The ETL’s AWS Glue Data Quality integration uses the AWS Glue Data Quality Definition Language (DQDL) to describe rules. The rules in the InsuranceLake ETL data quality configuration should be expressed in the same format (except for the JSON requirements around double quotes).

When to run data quality rules

InsuranceLake data quality configuration supports three locations in the data pipeline to enforce quality rules:

Before Transforms: before_transform
- Rules are enforced immediately after schema mapping is completed, but before any transforms are run, including the addition of partition and execution ID columns. This stage is within the Collect-to-Cleanse AWS Glue job run.
- Quarantined data is published in the Cleanse database with a table name of <table name>_quarantine_before_transforms.
- Quarantined data is stored in the Cleanse S3 bucket in the folder /quarantine/before_transforms/<database name>/<table name>.
- This is a good pipeline location to check for date formats, currency formats, or other field values that the transforms will expect.
After Transforms: after_transform
- Rules are enforced after all transforms have been run. This location is just before saving the data to the Cleanse bucket, during the Collect-to-Cleanse AWS Glue job run.
- Quarantined data is published in the Cleanse database with a table name of <table name>_quarantine_after_transforms.
- Quarantined data is stored in the Cleanse S3 bucket in the folder /quarantine/after_transforms/<database name>/<table name>.
- This is a good pipeline location to compare date values, check calculations, and to create a quarantine that looks similar to the Cleanse bucket schema.
After Spark SQL: after_sparksql
- Rules are enforced after running the Spark SQL command for the workflow, if, and only if, there is one present. This stage is run during the Cleanse-to-Consume AWS Glue job run before the Athena SQL is run.
- Rules in this stage can reference multiple tables if those tables are joined or unioned in the Spark SQL. The primary table is still the only one available to reference.
- Quarantined data is published in the Consume database, <database name>_consume, with a table name of <table name>_quarantine_after_sparksql.
- Quarantined data is stored in the Cleanse S3 bucket in the folder /quarantine/after_sparksql/<database name>/<table name>.
- This is a good pipeline location to compare field values from multiple tables that are joined in the Spark SQL.
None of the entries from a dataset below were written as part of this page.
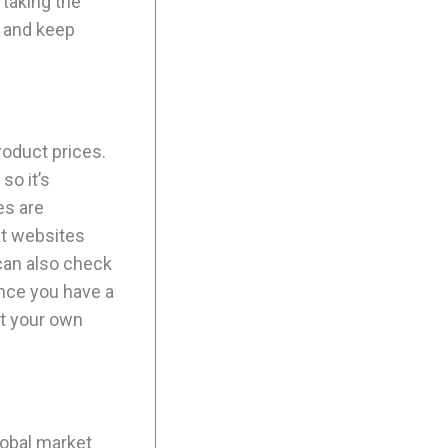
 taking the
s and keep
roduct prices.
so it’s
es are
at websites
 can also check
Once you have a
st your own
lobal market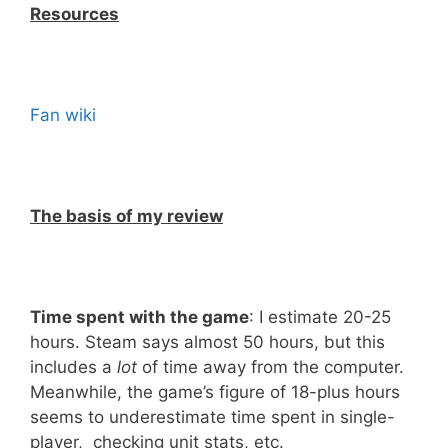
Resources
Fan wiki
The basis of my review
Time spent with the game
: I estimate 20-25
hours. Steam says almost 50 hours, but this
includes a
lot
of time away from the computer.
Meanwhile, the game’s figure of 18-plus hours
seems to underestimate time spent in single-
player, checking unit stats, etc.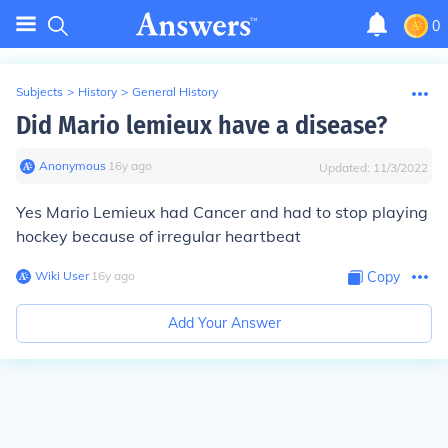
0
Subjects
>
History
>
General History
Did Mario lemieux have a disease?
Anonymous
∙
16
y
ago
Updated:
11/3/2022
Yes Mario Lemieux had Cancer and had to stop playing
hockey because of irregular heartbeat
Wiki User
∙
16
y
ago
Copy
Add Your Answer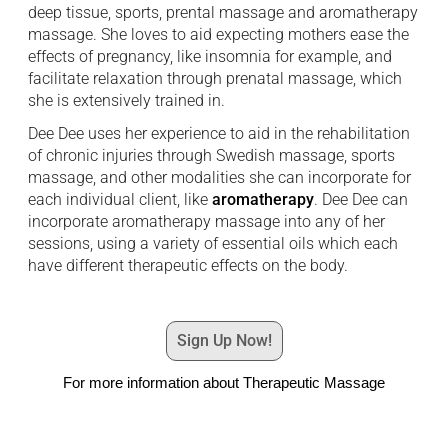
deep tissue, sports, prental massage and aromatherapy
massage. She loves to aid expecting mothers ease the
effects of pregnancy, like insomnia for example, and
facilitate relaxation through prenatal massage, which
she is extensively trained in.
Dee Dee uses her experience to aid in the rehabilitation
of chronic injuries through Swedish massage, sports
massage, and other modalities she can incorporate for
each individual client, like
aromatherapy
. Dee Dee can
incorporate aromatherapy massage into any of her
sessions, using a variety of essential oils which each
have different therapeutic effects on the body.
Sign Up Now!
For more information about Therapeutic Massage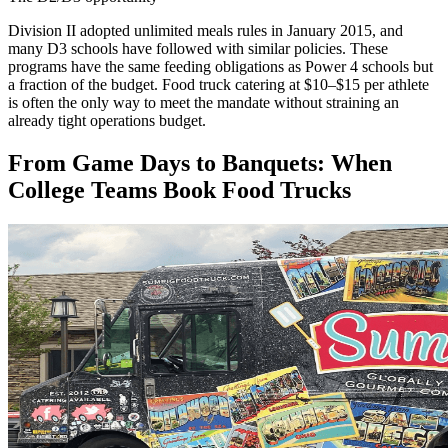
Division II adopted unlimited meals rules in January 2015, and
many D3 schools have followed with similar policies. These
programs have the same feeding obligations as Power 4 schools but
a fraction of the budget. Food truck catering at $10–$15 per athlete
is often the only way to meet the mandate without straining an
already tight operations budget.
From Game Days to Banquets: When
College Teams Book Food Trucks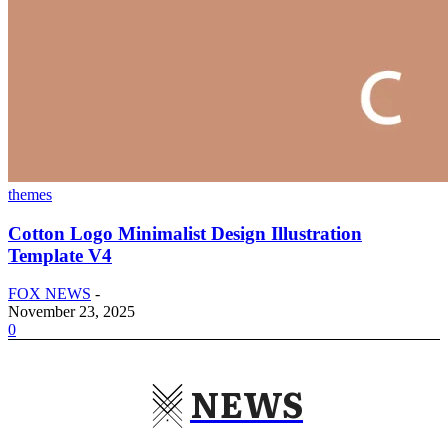
themes
Cotton Logo Minimalist Design Illustration
Template V4
FOX NEWS
-
November 23, 2025
0
NEWS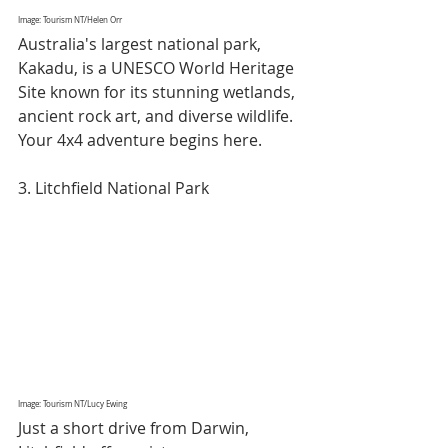
Image: Tourism NT/Helen Orr
Australia's largest national park, 
Kakadu, is a UNESCO World Heritage 
Site known for its stunning wetlands, 
ancient rock art, and diverse wildlife. 
Your 4x4 adventure begins here.
3. Litchfield National Park
Image: Tourism NT/Lucy Ewing
Just a short drive from Darwin, 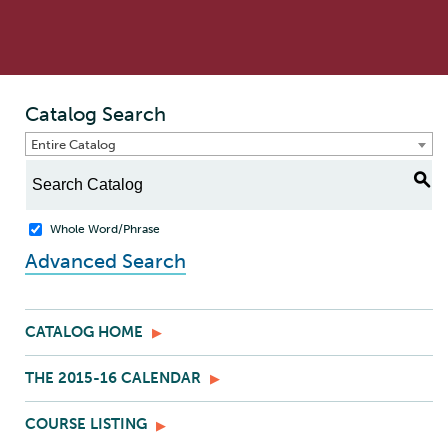
Catalog Search
Entire Catalog
S
Whole Word/Phrase
Advanced Search
CATALOG HOME
THE 2015-16 CALENDAR
COURSE LISTING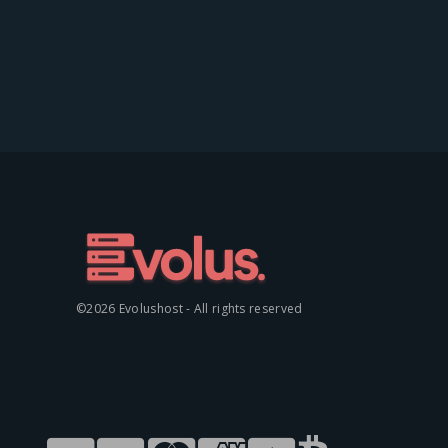
©2026 Evolushost - All rights reserved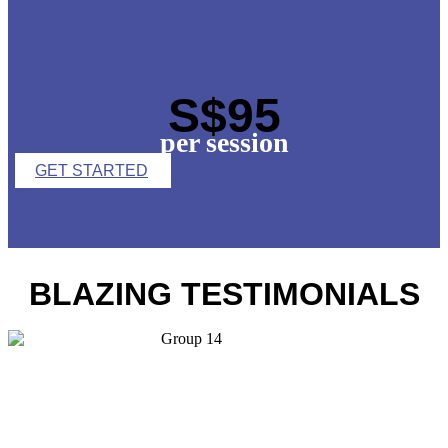
S$95
per session
GET STARTED
BLAZING TESTIMONIALS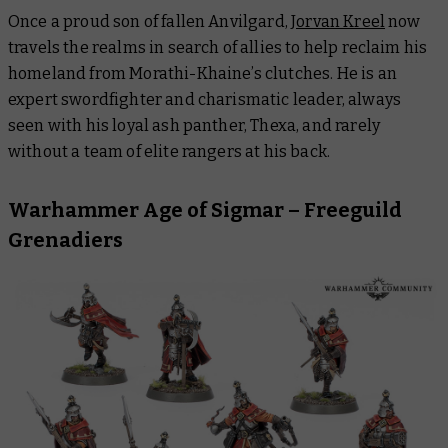
Once a proud son of fallen Anvilgard,
Jorvan Kreel
now
travels the realms in search of allies to help reclaim his
homeland from Morathi-Khaine’s clutches. He is an
expert swordfighter and charismatic leader, always
seen with his loyal ash panther, Thexa, and rarely
without a team of elite rangers at his back.
Warhammer Age of Sigmar – Freeguild
Grenadiers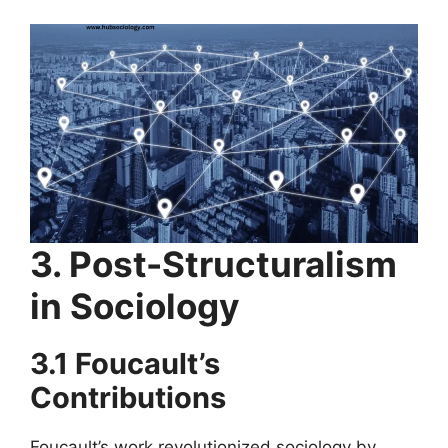
3. Post-Structuralism
in Sociology
3.1 Foucault’s
Contributions
Foucault’s work revolutionized sociology by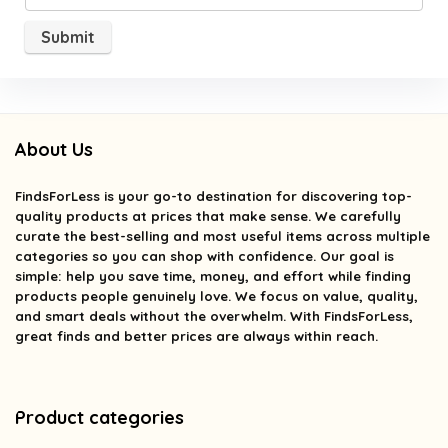
About Us
FindsForLess
is your go-to destination for discovering top-
quality products at prices that make sense. We carefully
curate the best-selling and most useful items across multiple
categories so you can shop with confidence. Our goal is
simple: help you save time, money, and effort while finding
products people genuinely love. We focus on value, quality,
and smart deals without the overwhelm. With FindsForLess,
great finds and better prices are always within reach.
Product categories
Keep in mind that the schema of your data at each of the above stages will likely be different. Ensure you are using the right field names and assumptions around the data at each stage of the pipeline.

What action to take on data quality rule failures

InsuranceLake data quality configuration supports three types of actions to take when rules fail: Warn, Quarantine, Halt. All three actions are available for all three locations in the pipeline.

Warn

To invoke a warning on rule failure, define the data quality rule in the warn_rules section.

Warn rules can be used to trigger actions, such as publishing results to an SNS topic. Warn rules are also useful to test new data quality rules or tighter data controls prior to using them to quarantine the data or halt the pipeline. The result of all rules will be logged to the AWS Glue job output log.

To take action on AWS Glue Data Quality warning notices, or to publish them more broadly, consider setting up alerts, deployments, and scheduling using CloudWatch and Amazon EventBridge.

The ruleset name combined with the AWS Glue job name of the AWS Glue Data Quality Evaluation Results events from the ETL provide full context for the rule failure. Specifically, the evaluationContext and rulesetNames attributes will have values that adhere to the following naming convention: <database name>-<table name>-<rule location>-<rule action>. The option Publish metrics to Amazon CloudWatch is always enabled by InsuranceLake.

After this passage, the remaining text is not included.